If it has built in bats then there is your lifespan..external bats and the mod lasts until the mod dies. With the quality of today's components thats 2 to 10 years. Depending on the brand of the components e.g. Chinese vs German


----------



## MJ INC (17/9/15)

I guess it will depend on build quality and usage but currently I would say about a year as I think the vast majority of devices still need a lot of work to make them long lasting


----------



## Silver (18/9/15)

I think it depends on the device

My MVP2s are still going strong just like the day I got them - around Jan 2014. So thats about 21 months!
Still getting 900-1000 puffs per charge. Not one single problem on either of the two devices. I got a second one about 2 weeks after the first because I liked the first one so much. Still love it. Hall of fame device for low power vaping. 

My SmokM50 is not in the same league. Was nice at first but doesn't charge well or something is faulty with the charging etc. And the button is getting a bit iffy. That was a few months in.

Really depends. But I would say that a mod should way outlast the urge to upgrade it, given the advancement and rapid product development taking place in vaping at the moment.

Reactions: Like 1


----------



## BuzzGlo (18/9/15)

I expect it to last me a year at least... 

If I spend 6k a year on smokes then 6k a year on vape is fine. devices have to fit in that budget.

Reactions: Like 1


----------



## Rebel (18/9/15)

I expect it to last a year and a half.
Anything over that time frame is a bonus.


----------



## Rafique (18/9/15)

Mods with built in batteries normally last for about 800 to 1200 charge cycles. I guess the more you pay the longer it last. It comes down to the charge cycle maximum of the batteries used. Hence I know longer buy mods with built in batteries.

Reactions: Agree 1


----------



## johan (19/9/15)

My Reo (original) is within its second year, and no maintenance required yet. If it reaches 2 years, which I know it would, works out to a whopping R106 per month .

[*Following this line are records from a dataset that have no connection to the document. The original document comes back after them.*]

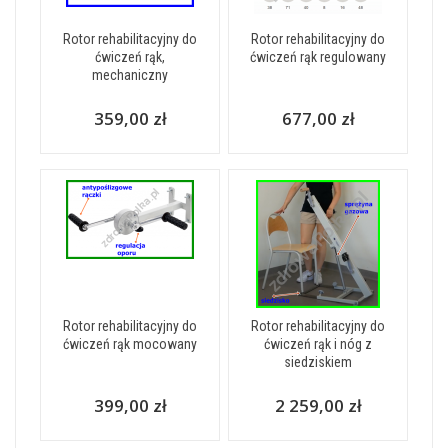
Rotor rehabilitacyjny do
Rotor rehabilitacyjny do
ćwiczeń rąk,
ćwiczeń rąk regulowany
mechaniczny
359,00 zł
677,00 zł
Rotor rehabilitacyjny do
Rotor rehabilitacyjny do
ćwiczeń rąk mocowany
ćwiczeń rąk i nóg z
siedziskiem
399,00 zł
2 259,00 zł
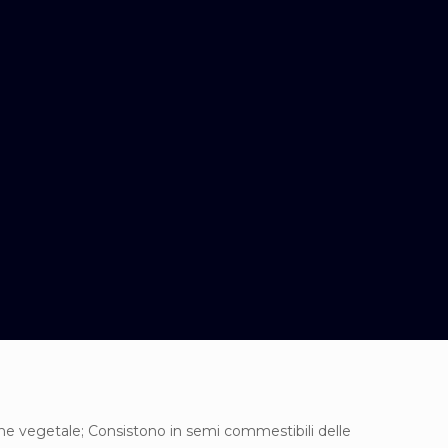
ine vegetale; Consistono in semi commestibili delle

Reactions: Like 3 | Winner 2


----------



## n0ugh7_zw (19/9/15)

mmm, for an istick, depending on its lifestyle. I'd reckon 12-18 months, isn't unreasonable.


----------



## Ashley A (19/9/15)

I think the lifespan of REO's is forever

Reactions: Agree 2


----------



## Alex (19/9/15)

In the future my great grandkids will be using my Reo's

Reactions: Like 1


----------